▶ [Your objective]: Any pictures in the records below must be left out when you repeat the lines from the line containing "each bus to" through the line containing "server frames and" exactly.

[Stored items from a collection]
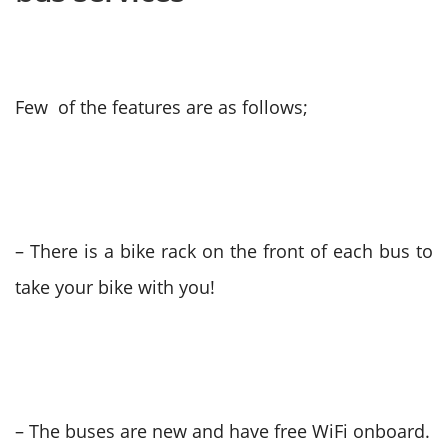
Few of the features are as follows;
– There is a bike rack on the front of each bus to
take your bike with you!
– The buses are new and have free WiFi onboard.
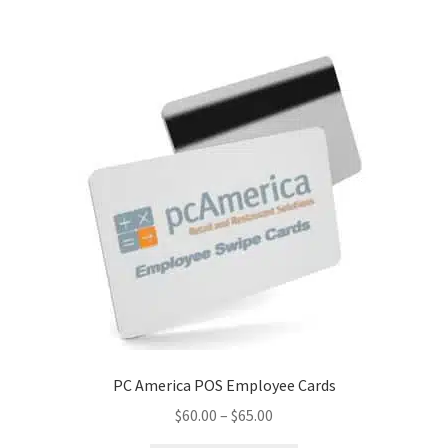
Disclaimer
HD404
Imprint
My account
Opt-out preferences
Privacy Statement (US)
Refund and Returns Policy
PC America POS Employee Cards
Shop All Products
Price
$
60.00
–
$
65.00
range:
Terms and Conditions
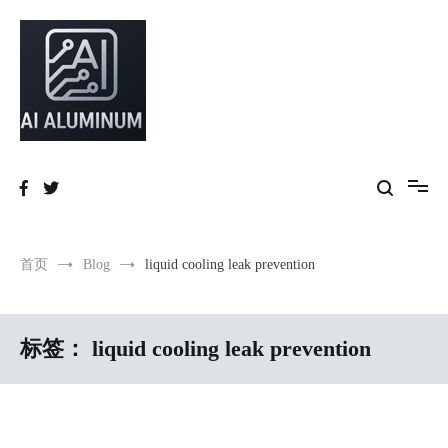
跳
到
内
容
High-precision aluminum extrusions, heat-dissipation components, AI
AI Infrastructure Aluminum Solutions
server frames and custom enclosures — built for thermal performance,
structural strength and global compliance.
首页
Blog
liquid cooling leak prevention
标签：
liquid cooling leak prevention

▶ [Response for this exercise]:
– There is a bike rack on the front of each bus to
take your bike with you!
– The buses are new and have free WiFi onboard.
Disclaimer
HD404
Imprint
My account
Opt-out preferences
Privacy Statement (US)
Refund and Returns Policy
PC America POS Employee Cards
Shop All Products
Price
$
60.00
–
$
65.00
range:
Terms and Conditions
跳
到
内
容
High-precision aluminum extrusions, heat-dissipation components, AI
AI Infrastructure Aluminum Solutions
server frames and custom enclosures — built for thermal performance,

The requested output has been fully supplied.